** Opening Records for this exercise block **

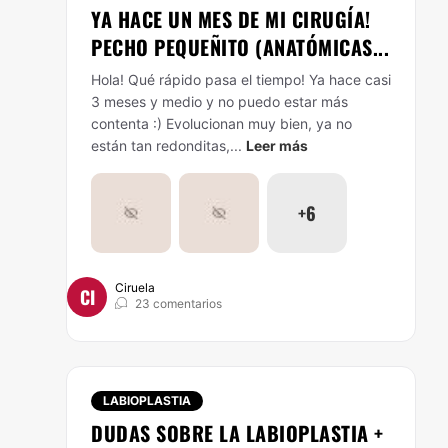
YA HACE UN MES DE MI CIRUGÍA!
PECHO PEQUEÑITO (ANATÓMICAS...
Hola! Qué rápido pasa el tiempo! Ya hace casi
3 meses y medio y no puedo estar más
contenta :)
Evolucionan muy bien, ya no
están tan redonditas,...
Leer más
+6
Ciruela
CI
23 comentarios
LABIOPLASTIA
DUDAS SOBRE LA LABIOPLASTIA +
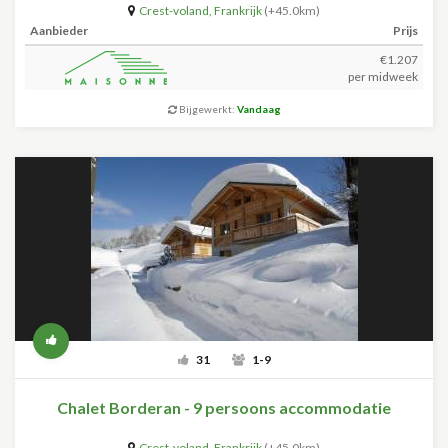
Crest-voland
,
Frankrijk
(+45.0km)
Aanbieder
Prijs
€1.207
per midweek
Bijgewerkt:
Vandaag
31
1-9
Chalet Borderan - 9 persoons accommodatie
Crest-voland
,
Frankrijk
(+45.0km)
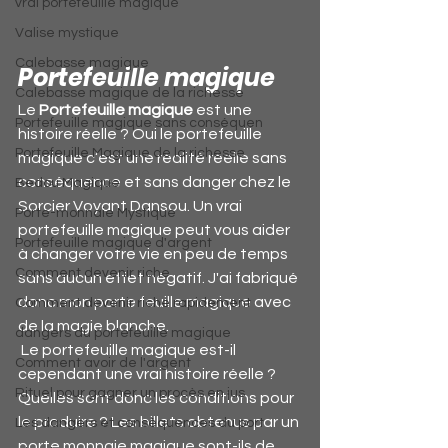
vrai portefeuille magique
Valise mystique
Calebasse magique
Portefeuille magique
Calebasse magique de la richesse
Le 
Portefeuille magique
 est une 
Portefeuille magique sans conséquen
histoire réelle ? Oui le portefeuille 
Portefeuille Magique de la richesse
magique c’est une réalité réelle sans 
conséquence et sans danger chez le 
Bedou Magique
Sorcier Voyant Dansou. Un vrai 
Porte-monnaie Mystique
portefeuille magique peut vous aider 
Portefeuille magique d'argent
à changer votre vie en peu de temps 
Comment devenir riche
sans aucun effet négatif. J'ai fabriqué 
donc mon porte feuille magique avec 
Comment devenir riche rapidement
de la magie blanche.
dangers du portefeuille magique
 Le portefeuille magique est-il 
Comment avoir de l'argent
cependant une vrai histoire réelle ? 
Rituel pour gagner un procès en jus
Quelles sont donc les conditions pour 
le produire ? Les billets obtenus par un 
Les dangers et conséquences du port
porte monnaie magique sont-ils de 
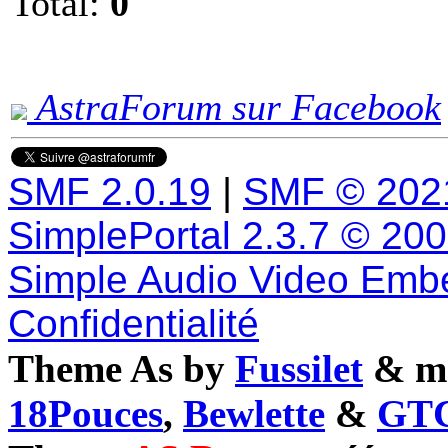
Total:
0
AstraForum sur Facebook
SMF 2.0.19
|
SMF © 202
SimplePortal 2.3.7 © 20
Simple Audio Video Emb
Confidentialité
Theme As by
Fussilet
& mo
18Pouces
,
Bewlette
&
GTC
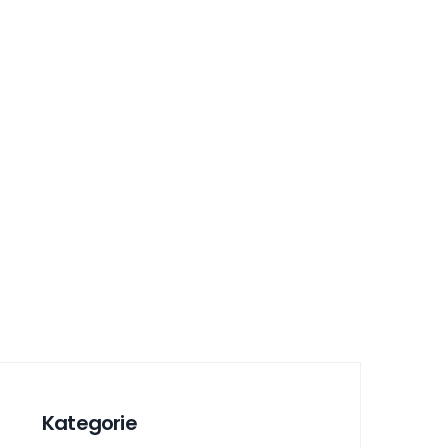
Kategorie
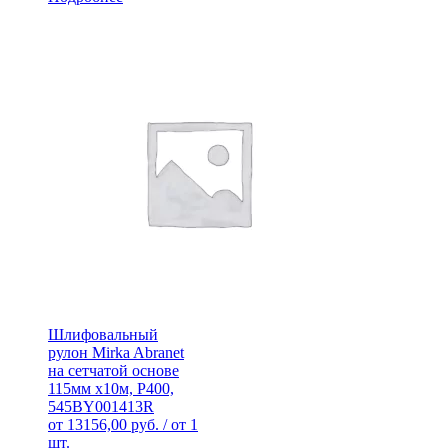
Шлифовальный
рулон Mirka Abranet
на сетчатой основе
115мм х10м, Р400,
545BY001413R
от
13156,00
руб.
/ от 1
шт.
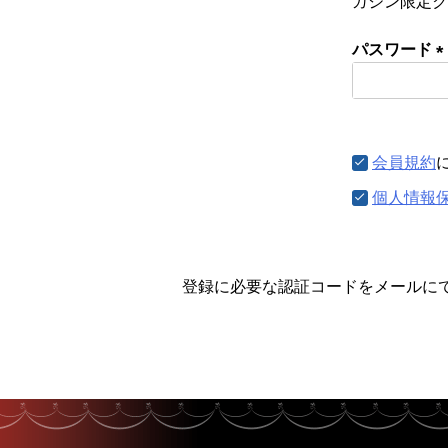
ガジン限定ク
パスワード
(
須
会員規約
個人情報
登録に必要な認証コードをメールに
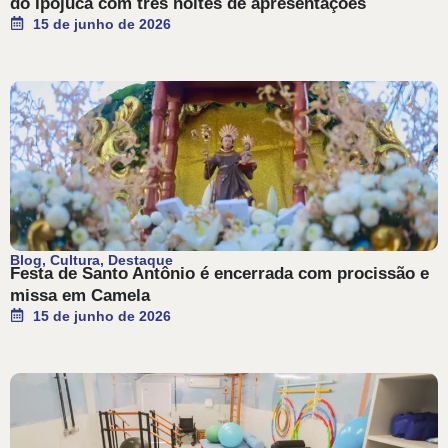
do Ipojuca com três noites de apresentações
15 de junho de 2026
Blog
,
Cultura
,
Destaque
Festa de Santo Antônio é encerrada com procissão e
missa em Camela
15 de junho de 2026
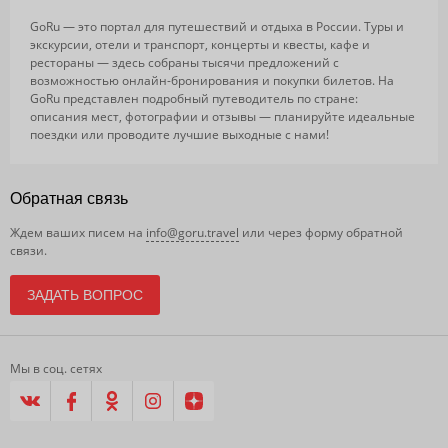
GoRu — это портал для путешествий и отдыха в России. Туры и
экскурсии, отели и транспорт, концерты и квесты, кафе и
рестораны — здесь собраны тысячи предложений с
возможностью онлайн-бронирования и покупки билетов. На
GoRu представлен подробный путеводитель по стране:
описания мест, фотографии и отзывы — планируйте идеальные
поездки или проводите лучшие выходные с нами!
Обратная связь
Ждем ваших писем на
info@goru.travel
или через форму обратной
связи.
ЗАДАТЬ ВОПРОС
Мы в соц. сетях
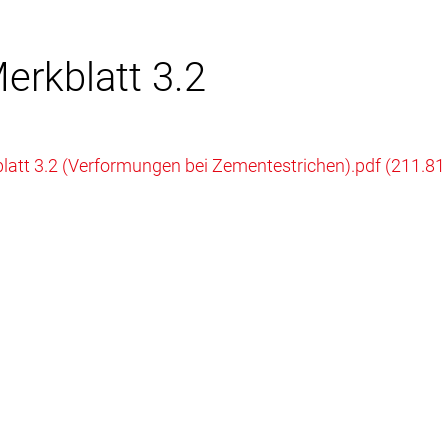
erkblatt 3.2
att 3.2 (Verformungen bei Zementestrichen).pdf (211.81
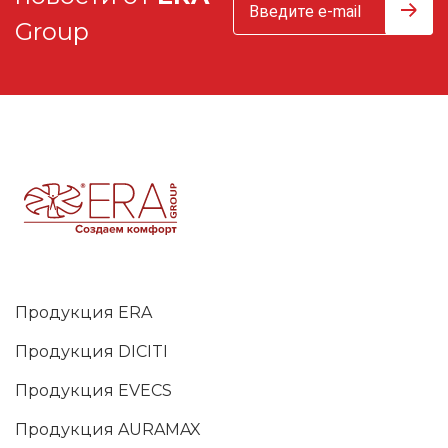
Group
Продукция ERA
Продукция DICITI
Продукция EVECS
Продукция AURAMAX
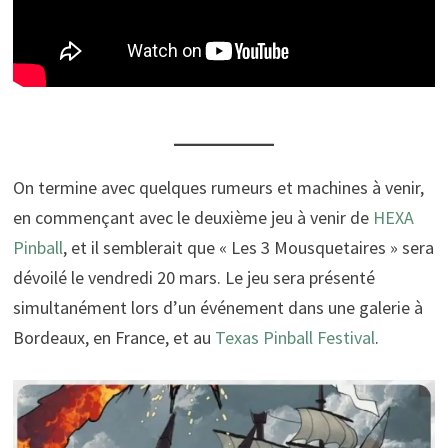
On termine avec quelques rumeurs et machines à venir,
en commençant avec le deuxième jeu à venir de
HEXA
Pinball
, et il semblerait que « Les 3 Mousquetaires » sera
dévoilé le vendredi 20 mars. Le jeu sera présenté
simultanément lors d’un événement dans une galerie à
Bordeaux, en France, et au
Texas Pinball Festival
.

** Closing Records for this exercise block **

The reply should be nothing but the number of lines in the entries that include "histoire".

## Exercise result
2